Un sondage aux antipodes des réactions

Depuis l’annonce, les retours des fans sont plus que négatifs. A l’opposé du sondage sur lequel s’appuie l’ESL pour justifier de sa création. Selon un sondage réalisé en février par Opinionway à la demande des clubs promoteurs de la Super Ligue, les amateurs de football de cinq pays européens (dont la France), un panel de 4.063 fans de football de 15 ans et plus, approuvent à 66 % la création de cette nouvelle compétition. 76 % des fans espagnols interrogés ont répondu « oui », ils étaient 72 % en Italie et 71 % en France. En Angleterre (59 %) et en Allemagne (57 %), l’engouement est moindre mais tout de même bien au-dessus des 50 %. Ce retour positif est plus marqué chez les jeunes. Parmi les 15-24 ans, la réponse est « oui » à 73 %, 76 % pour les 25-34 et 71 % pour 35-49. Les plus de 50 ans se montrent moins emballés avec 56 % et 50 % de « oui » respectivement pour les 50-64 ans et les plus de 65 ans.
Comment expliquer une telle déconnexion entre ce sondage et les tirs de barrage observés depuis l’annonce officielle ? L’occasion de rappeler qu’un sondage n’est qu’un état de l’opinion à l’instant T.
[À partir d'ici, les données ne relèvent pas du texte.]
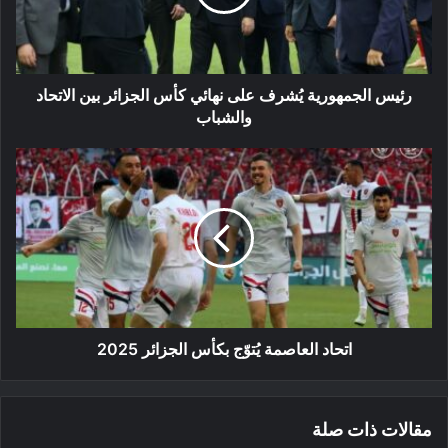
كأس
الجزائر
بين
الاتحاد
والشباب
رئيس الجمهورية يُشرف على نهائي كأس الجزائر بين الاتحاد
والشباب
اتحاد
العاصمة
يُتوّج
بكأس
الجزائر
2025
اتحاد العاصمة يُتوّج بكأس الجزائر 2025
مقالات ذات صلة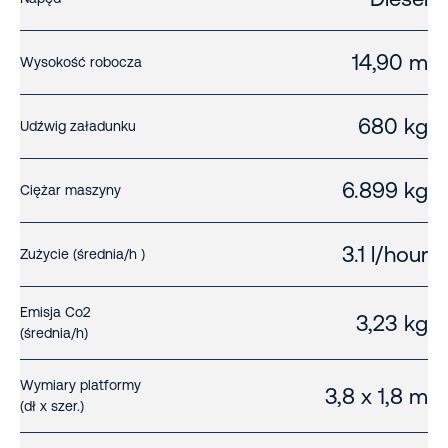
14,90 m
Wysokość robocza
680 kg
Udźwig załadunku
6.899 kg
Ciężar maszyny
3.1 l/hour
Zużycie (średnia/h )
Emisja Co2
3,23 kg
(średnia/h)
Wymiary platformy
3,8 x 1,8 m
(dł x szer.)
« Pour nous, le résultat sera préjudiciable pour les clubs impliqués. Les retours des supporters en ligne sont extrêmement négatifs » ajoute Hugo Hensley, responsable sport chez Brand Finance.

Tant pis pour les fans locaux. La Super Ligue se présente comme un argument de conquête à destination des fans internationaux, en particulier aux Etats-Unis et en Chine, marché incontournable par sa taille. Sauf que pour Brand Finance, l’intérêt des deux pays ne sont pas acquis, rappelant que les ligues nationales sont toujours les plus populaires localement. « Si les clubs fondateurs de l’ESL pensent que le marché chinois est à leur disposition, ils risquent d’être déçus lorsqu’ils découvriront qu’il n’y a qu’une seule véritable «super ligue» en Chine », ajoute David Haigh.